Maduro last month seemed to broach the subject of a possible release, and Venezuela’s Information Minister Jorge Rodriguez appeared to echo that shift late Thursday -- after the president met with four opposition governors -- by saying the government wants to “turn the page on political violence.”
That may be easier said than done for the families of more than 368 political prisoners currently detained in Venezuela, according to the human rights organization Foro Penal, or Penal Forum. The forum has documented political prisoners’ accounts of mistreatment, torture and lack of medical care. Oftentimes, courts may grant political prisoners parole only to see the writs ignored by prison authorities.
Some of the detainees have been held in a Caracas underground prison overseen by intelligence police known as the “tomb,” consisting of small, windowless, isolation cells where prisoners are subjected to cold temperatures and constant blinding white light.
While rare, the actions of the past two days are not without precedent.

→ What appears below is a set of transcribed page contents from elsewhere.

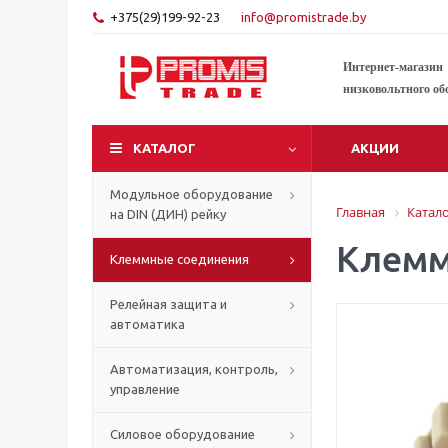
+375(29)199-92-23
info@promistrade.by
Интернет-магазин
низковольтного об
КАТАЛОГ
АКЦИИ
Модульное оборудование
Главная
Катал
на DIN (ДИН) рейку
Клемм
Клеммные соединения
Релейная защита и
автоматика
Автоматизация, контроль,
управление
Силовое оборудование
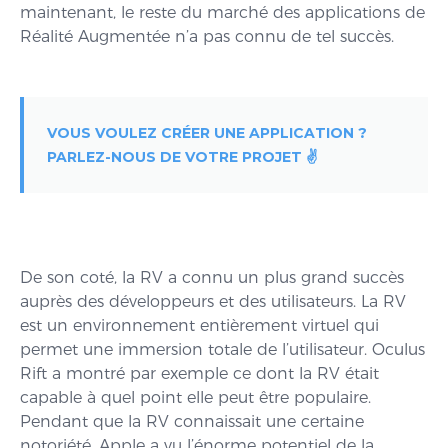
maintenant, le reste du marché des applications de
Réalité Augmentée n’a pas connu de tel succès.
VOUS VOULEZ CRÉER UNE APPLICATION ?
PARLEZ-NOUS DE VOTRE PROJET ✌️
De son coté, la RV a connu un plus grand succès
auprès des développeurs et des utilisateurs. La RV
est un environnement entièrement virtuel qui
permet une immersion totale de l’utilisateur. Oculus
Rift a montré par exemple ce dont la RV était
capable à quel point elle peut être populaire.
Pendant que la RV connaissait une certaine
notoriété, Apple a vu l’énorme potentiel de la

The government’s Comision de la Verdad, or “Truth Commission,” has released political prisoners, sometimes in waves and always with great fanfare, only to follow up with more arrests.
In 2017, the number of political prisoners in Venezuela skyrocketed to 676, according to a criminal report filed by the Organization of American States earlier this week. That figure, according to the OAS, is the highest since the military dictatorship of the 1950s.
Those arbitrarily detained include political activists, students, journalists, police, military, human rights activists and “all kinds of citizens who simply manifested by their fundamental right to protest and to claim their rights enshrined in the Constitution that have been denied by the government of President Maduro,” the report reads.
Ceballos, the ex-mayor of Tachira state capital San Cristobal near the Colombian border, was stripped of his post in 2014 after the court said he encouraged violent protests and failed to remove barricades set up in the city. In April of this year, the hearing scheduled at the beginning of his trial was canceled for the 12th time.
Then a member of Voluntad Popular, his arrest came as Maduro stiffened his response to anti-government protests that resulted in at least 35 deaths, including a National Guard officer.
After his arrest, his wife, Patricia Ceballos, became mayor of San Cristobal and has since led efforts for his release. Among the conditions set upon Ceballos, he must present himself in court every 30 days and is prohibited from leaving the country or making any statements to the media or on social media platforms.
Retired general Angel Vivas was freed late Friday, according to a video posted on news channel NTN24 Venezuela’s Twitter account. The images showed Vivas, jailed since 2017, leaving prison in a vehicle and shouting “Death to tyranny, long live liberty!”
Vivas repeated the slogan, saying he was banned from making statements, according to the images. Maduro in 2014 accused Vivas of being the intellectual author of roadblocks placed in Caracas streets. Vivas confronted troops trying to serve an arrest warrant at his house by standing on his roof with a rifle, local media reported then.
Venezuela’s government did not publish a statement confirming Vivas’ release.
Less than a week ago, the government released Joshua Holt, a U.S. citizen who had been imprisoned for two years in a Caracas jail without a trial. Venezuela had accused him of espionage and stockpiling weapons.